Types of unsaturated fats
Monounsaturated, polyunsaturated, omega-3, omega-6 and even more. These are words that you may see on food labels. They all refer to unsaturated and healthy fats.
Whenever you see the word omega in reference to fats, it’s an unsaturated fatty acid.
There are two classes of unsaturated fatty acids: monounsaturated and polyunsaturated.
- Monounsaturated. For the geeky types, this simply refers to a fatty acid with a single unsaturated spot (a single double bond). The most common monounsaturated fat in the diet is oleic acid, which is an omega-9 fatty acid. And you consume it in many foods, especially olives, olive oil, canola oil, peanut oil, nuts, seeds and avocados. Your body makes oleic acid, but it appears important in the diet anyway. Oleic acid became an interest to scientists because it’s a common fatty acid in a Mediterranean diet. Here’s how to lower blood sugar naturally with a Mediterranean diet.
- Polyunsaturated. In chemistry terms, a polyunsaturated fat is a fatty acid with two or more unsaturated locations or two or more double bonds. Polyunsaturated fatty acids can be further broken down into two subclasses: omega-3 and omega-6 fatty acids.

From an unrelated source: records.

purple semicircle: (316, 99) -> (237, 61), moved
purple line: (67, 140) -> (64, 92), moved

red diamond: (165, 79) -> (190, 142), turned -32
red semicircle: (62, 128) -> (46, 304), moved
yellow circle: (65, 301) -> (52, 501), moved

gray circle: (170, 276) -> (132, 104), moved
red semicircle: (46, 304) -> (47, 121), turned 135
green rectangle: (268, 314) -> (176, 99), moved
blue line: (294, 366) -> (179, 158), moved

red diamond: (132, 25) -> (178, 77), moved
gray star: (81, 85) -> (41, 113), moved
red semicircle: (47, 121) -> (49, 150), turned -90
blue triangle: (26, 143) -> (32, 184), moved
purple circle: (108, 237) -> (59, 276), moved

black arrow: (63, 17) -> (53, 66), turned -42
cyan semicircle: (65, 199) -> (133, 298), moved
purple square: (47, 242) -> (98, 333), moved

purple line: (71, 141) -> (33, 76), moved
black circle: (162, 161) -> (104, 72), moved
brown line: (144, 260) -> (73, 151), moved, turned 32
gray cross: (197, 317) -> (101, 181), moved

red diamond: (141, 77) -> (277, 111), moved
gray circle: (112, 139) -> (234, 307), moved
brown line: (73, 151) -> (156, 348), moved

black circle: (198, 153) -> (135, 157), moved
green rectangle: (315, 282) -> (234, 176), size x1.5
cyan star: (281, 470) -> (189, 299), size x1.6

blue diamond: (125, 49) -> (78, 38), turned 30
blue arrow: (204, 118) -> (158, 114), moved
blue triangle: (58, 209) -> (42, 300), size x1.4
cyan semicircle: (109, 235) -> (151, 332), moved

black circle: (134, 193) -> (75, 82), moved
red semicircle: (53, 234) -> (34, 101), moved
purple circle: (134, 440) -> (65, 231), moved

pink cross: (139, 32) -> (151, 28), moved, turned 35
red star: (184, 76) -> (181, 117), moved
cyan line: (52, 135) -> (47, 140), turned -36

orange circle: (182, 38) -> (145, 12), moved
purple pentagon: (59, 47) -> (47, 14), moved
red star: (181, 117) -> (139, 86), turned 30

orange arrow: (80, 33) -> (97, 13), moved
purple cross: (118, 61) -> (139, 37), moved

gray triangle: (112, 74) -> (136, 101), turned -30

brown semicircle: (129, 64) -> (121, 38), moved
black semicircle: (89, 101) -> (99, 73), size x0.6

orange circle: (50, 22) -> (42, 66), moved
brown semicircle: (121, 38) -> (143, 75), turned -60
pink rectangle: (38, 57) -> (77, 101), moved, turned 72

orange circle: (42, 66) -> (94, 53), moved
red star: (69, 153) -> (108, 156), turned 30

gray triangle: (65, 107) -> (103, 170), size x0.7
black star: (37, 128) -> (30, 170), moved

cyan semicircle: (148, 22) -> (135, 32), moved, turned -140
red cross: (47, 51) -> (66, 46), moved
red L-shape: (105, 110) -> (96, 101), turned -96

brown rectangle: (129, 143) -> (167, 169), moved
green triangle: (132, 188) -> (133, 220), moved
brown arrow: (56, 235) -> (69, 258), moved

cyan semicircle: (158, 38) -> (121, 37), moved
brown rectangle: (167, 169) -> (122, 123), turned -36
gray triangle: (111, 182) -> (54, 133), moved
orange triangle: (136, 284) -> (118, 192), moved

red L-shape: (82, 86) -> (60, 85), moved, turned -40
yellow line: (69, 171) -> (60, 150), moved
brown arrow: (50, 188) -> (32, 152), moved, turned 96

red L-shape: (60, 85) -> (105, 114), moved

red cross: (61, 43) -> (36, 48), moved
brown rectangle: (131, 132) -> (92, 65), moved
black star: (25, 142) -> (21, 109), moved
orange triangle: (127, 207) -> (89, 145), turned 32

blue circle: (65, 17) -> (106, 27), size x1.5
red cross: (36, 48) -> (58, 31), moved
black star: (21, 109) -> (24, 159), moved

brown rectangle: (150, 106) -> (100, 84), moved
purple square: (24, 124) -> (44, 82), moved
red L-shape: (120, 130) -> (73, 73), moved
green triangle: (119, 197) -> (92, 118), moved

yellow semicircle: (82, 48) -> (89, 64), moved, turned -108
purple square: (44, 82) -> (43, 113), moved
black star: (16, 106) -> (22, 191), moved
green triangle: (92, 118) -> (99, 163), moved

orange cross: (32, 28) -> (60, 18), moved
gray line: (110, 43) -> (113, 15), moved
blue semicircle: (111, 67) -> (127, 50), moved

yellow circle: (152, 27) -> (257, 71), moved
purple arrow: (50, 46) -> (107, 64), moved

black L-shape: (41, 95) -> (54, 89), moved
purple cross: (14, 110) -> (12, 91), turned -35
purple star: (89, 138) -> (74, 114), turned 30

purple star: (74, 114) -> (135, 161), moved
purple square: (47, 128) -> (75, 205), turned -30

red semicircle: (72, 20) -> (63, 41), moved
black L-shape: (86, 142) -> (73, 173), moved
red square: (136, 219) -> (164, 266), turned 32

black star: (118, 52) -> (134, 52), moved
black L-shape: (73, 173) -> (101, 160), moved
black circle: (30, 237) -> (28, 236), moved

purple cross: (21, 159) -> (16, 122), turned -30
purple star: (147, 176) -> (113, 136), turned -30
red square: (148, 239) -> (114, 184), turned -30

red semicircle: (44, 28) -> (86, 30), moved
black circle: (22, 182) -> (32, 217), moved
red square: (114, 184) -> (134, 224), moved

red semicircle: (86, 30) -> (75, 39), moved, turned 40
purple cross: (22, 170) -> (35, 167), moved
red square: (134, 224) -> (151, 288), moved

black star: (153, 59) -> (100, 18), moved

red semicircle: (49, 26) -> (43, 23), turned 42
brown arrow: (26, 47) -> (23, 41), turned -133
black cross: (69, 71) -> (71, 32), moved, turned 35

- Omega-3 fatty acids. Your body can’t make omega-3 fatty acids, so they are considered essential. These unsaturated fats are in the news a lot because of their role in heart disease prevention. ALA is the plant form of omega-3 fatty acids, and you can find it in walnuts, ground flaxseed, tofu, soybeans, and canola, soybean and walnut oils. The marine forms of omega-3 fatty acids – EPA and DHA – are also critically important. You can get them in fish or in supplements derived from fish or algae. We need both the plant form and the marine form of omega-3 fatty acids for optimal health. EPA and DHA also promote brain and eye development in infants and children, appear to improve the cognitive function of the elderly, and reduce inflammation, including the type of inflammation associated with heart disease. EPA and DHA are in in bluefish, herring, lake trout, mackerel, salmon, sardines, and tuna. According to the AHA, omega-3 fatty acids are the most important fatty acids for heart health. These are the ones you most likely need to make an effort to consume since they are so important, but not so common in the diet.
- Omega-6 fatty acids. This is another type of essential fatty acid. Omega-6 fatty acids are more abundant in food than omega-3 fatty acids. At one point, many health professionals (including me) believed that a high intake of omega-6 fatty acids increased inflammation in the body, thus raising the risk for heart disease and other chronic illnesses. Many experts no longer believe this. Newer research finds that omega-6 fatty acids do not increase inflammation. In fact, the AHA says that omega-6 fatty acids are a good choice to replace saturated fats. Omega-6 fatty acids are common in corn, wheat, nuts, and corn and safflower oils.
Here’s How to Get Healthy Fats for Diabetes and the Heart
- Seek out sources of omega-3 fatty acids. Sprinkle walnuts or ground flaxseed on salads, yogurt and oatmeal. Eat fatty fish a couple times each week. Cook with canola oil. Whisk a salad dressing with walnut oil. Snack on edamame beans and enjoy tofu for lunch or dinner now and then.
- Cook more with liquid oils and less with butter, stick margarine, lard, shortening, bacon grease and coconut oil.
- When baking, replace 4 tablespoons butter with 3 tablespoons of olive or canola oil.
- Replace cheese on a sandwich with a slice of avocado.
- Snack on a 1/4-cup serving of nuts instead of typical vending machine foods.
- Trade in cheesy dressings and sauces for a vinaigrette or an avocado-based sauce.
What tips can you share to get more healthy fats for diabetes and the heart?